### Task input
+ + + + +
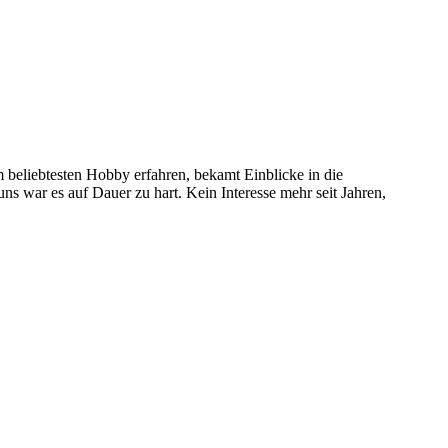
 beliebtesten Hobby erfahren, bekamt Einblicke in die
 uns war es auf Dauer zu hart. Kein Interesse mehr seit Jahren,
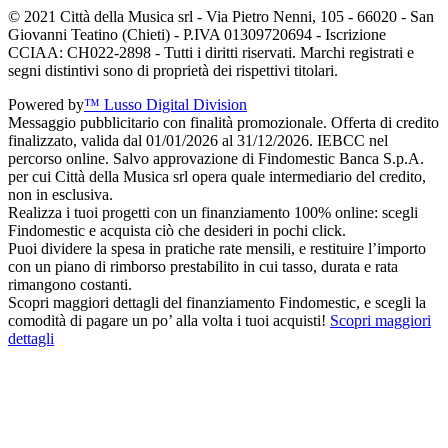
© 2021 Città della Musica srl - Via Pietro Nenni, 105 - 66020 - San
Giovanni Teatino (Chieti) - P.IVA 01309720694 - Iscrizione
CCIAA: CH022-2898 - Tutti i diritti riservati. Marchi registrati e
segni distintivi sono di proprietà dei rispettivi titolari.
Powered by
™ Lusso Digital Division
Messaggio pubblicitario con finalità promozionale. Offerta di credito
finalizzato, valida dal 01/01/2026 al 31/12/2026. IEBCC nel
percorso online. Salvo approvazione di Findomestic Banca S.p.A.
per cui Città della Musica srl opera quale intermediario del credito,
non in esclusiva.
Realizza i tuoi progetti con un finanziamento 100% online: scegli
Findomestic e acquista ciò che desideri in pochi click.
Puoi dividere la spesa in pratiche rate mensili, e restituire l’importo
con un piano di rimborso prestabilito in cui tasso, durata e rata
rimangono costanti.
Scopri maggiori dettagli del finanziamento Findomestic, e scegli la
comodità di pagare un po’ alla volta i tuoi acquisti!
Scopri maggiori
dettagli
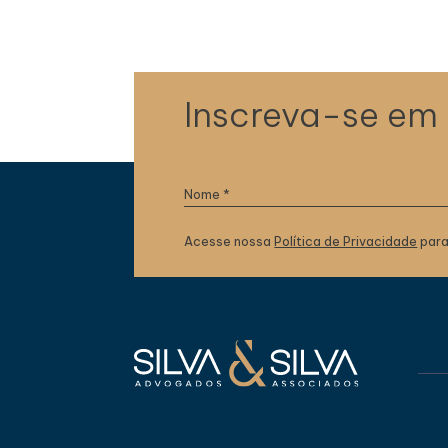
Inscreva-se em
Acesse nossa
Política de Privacidade
para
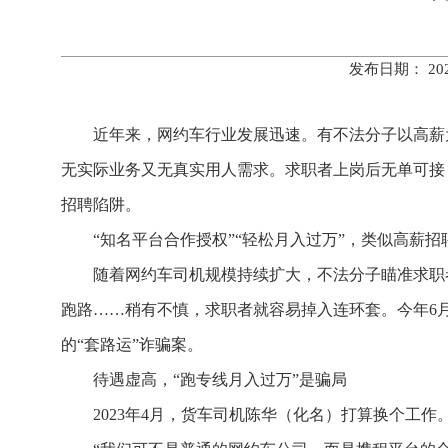
发布日期： 20
近年来，网约车行业发展迅速。有不法分子以高薪
无实际业务又无真实用人需求。求职者上岗后无单可接
招聘陷阱。
“知名平台合作授权”“轻松月入过万”，类似高薪
随着网约车司机规模持续扩大，不法分子瞄准求职
跑路……稍有不慎，求职者就容易掉入连环套。今年6
的“套路运”诈骗案。
待遇虚高，“跑专线月入过万”是骗局
2023年4月，货车司机陈华（化名）打算换个工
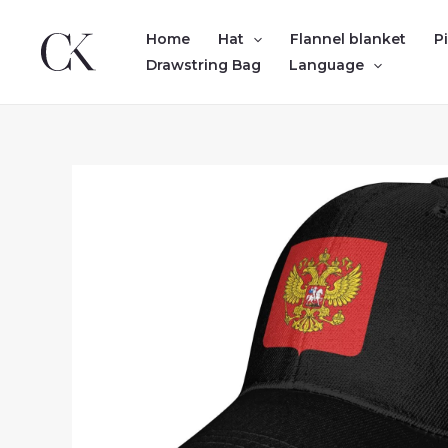
Skip
to
Home
Hat
Flannel blanket
P
content
Drawstring Bag
Language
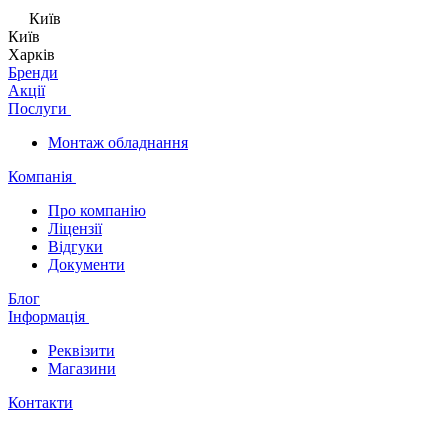
Київ
Київ
Харків
Бренди
Акції
Послуги
Монтаж обладнання
Компанія
Про компанію
Ліцензії
Відгуки
Документи
Блог
Інформація
Реквізити
Магазини
Контакти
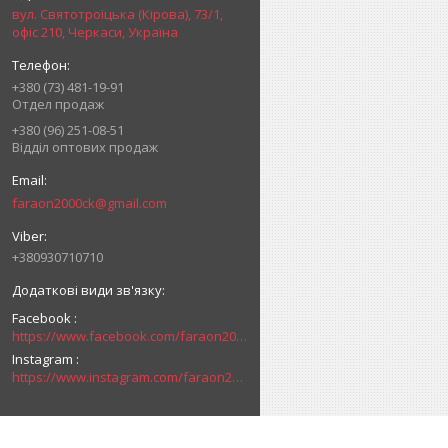
вул. Святотроїцька (Кірова), 73/1,
офіс 210, Черкаси, Україна
+380 (73) 481-19-91
Отдел продаж
+380 (96) 251-08-51
Відділ оптових продаж
faraon2000ck@gmail.com
+380930710710
Facebook
https://www.facebook.com/faraon2000ck/
Instagram
https://www.instagram.com/faraon2000com/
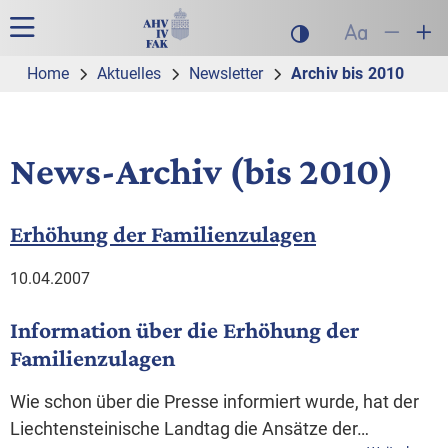
Zur Hauptnavigation
Zum Inhalt
Suche
Hauptnavigation
Dunklen Modus akt
Schrift auf
Schrift
Sch
Home
Aktuelles
Newsletter
Archiv bis 2010
News-Archiv (bis 2010)
Erhöhung der Familienzulagen
10.04.2007
Information über die Erhöhung der
Familienzulagen
Wie schon über die Presse informiert wurde, hat der
Liechtensteinische Landtag die Ansätze der…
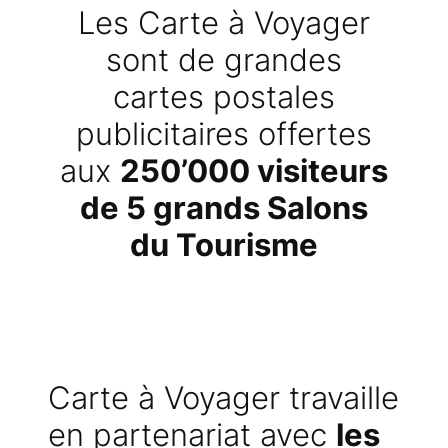
Les Carte à Voyager
sont de grandes
cartes postales
publicitaires offertes
aux
250’000 visiteurs
de 5 grands Salons
du Tourisme
Carte à Voyager travaille
en partenariat avec
les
+ + + + +
Each record should be given again exactly, with no picture carried over.

### Answer space
 beliebtesten Hobby erfahren, bekamt Einblicke in die
 uns war es auf Dauer zu hart. Kein Interesse mehr seit Jahren,
© 2021 Città della Musica srl - Via Pietro Nenni, 105 - 66020 - San
Giovanni Teatino (Chieti) - P.IVA 01309720694 - Iscrizione
CCIAA: CH022-2898 - Tutti i diritti riservati. Marchi registrati e
segni distintivi sono di proprietà dei rispettivi titolari.
Powered by
™ Lusso Digital Division
Messaggio pubblicitario con finalità promozionale. Offerta di credito
finalizzato, valida dal 01/01/2026 al 31/12/2026. IEBCC nel
percorso online. Salvo approvazione di Findomestic Banca S.p.A.
per cui Città della Musica srl opera quale intermediario del credito,
non in esclusiva.
Realizza i tuoi progetti con un finanziamento 100% online: scegli
Findomestic e acquista ciò che desideri in pochi click.
Puoi dividere la spesa in pratiche rate mensili, e restituire l’importo
con un piano di rimborso prestabilito in cui tasso, durata e rata
rimangono costanti.
Scopri maggiori dettagli del finanziamento Findomestic, e scegli la
comodità di pagare un po’ alla volta i tuoi acquisti!
Scopri maggiori
dettagli
Inscreva-se em
Acesse nossa
Política de Privacidade
para
发布日期： 20
近年来，网约车行业发展迅速。有不法分子以高薪
无实际业务又无真实用人需求。求职者上岗后无单可接
招聘陷阱。
“知名平台合作授权”“轻松月入过万”，类似高薪
随着网约车司机规模持续扩大，不法分子瞄准求职
跑路……稍有不慎，求职者就容易掉入连环套。今年6
的“套路运”诈骗案。
待遇虚高，“跑专线月入过万”是骗局
2023年4月，货车司机陈华（化名）打算换个工
Skip
to
Home
Hat
Flannel blanket
P
content
Drawstring Bag
Language
Київ
Київ
Харків
Бренди
Акції
Послуги
Монтаж обладнання
Компанія
Про компанію
Ліцензії
Відгуки
Документи
Блог
Інформація
Реквізити
Магазини
Контакти
вул. Святотроїцька (Кірова), 73/1,
офіс 210, Черкаси, Україна
+380 (73) 481-19-91
Отдел продаж
+380 (96) 251-08-51
Відділ оптових продаж
faraon2000ck@gmail.com
+380930710710
Facebook
https://www.facebook.com/faraon2000ck/
Instagram
https://www.instagram.com/faraon2000com/
Zur Hauptnavigation
Zum Inhalt
Suche
Hauptnavigation
Dunklen Modus akt
Schrift auf
Schrift
Sch
Home
Aktuelles
Newsletter
Archiv bis 2010
News-Archiv (bis 2010)
Erhöhung der Familienzulagen
10.04.2007
Information über die Erhöhung der
Familienzulagen
Wie schon über die Presse informiert wurde, hat der
Liechtensteinische Landtag die Ansätze der…
Les Carte à Voyager
sont de grandes
cartes postales
publicitaires offertes
aux
250’000 visiteurs
de 5 grands Salons
du Tourisme
Carte à Voyager travaille
en partenariat avec
les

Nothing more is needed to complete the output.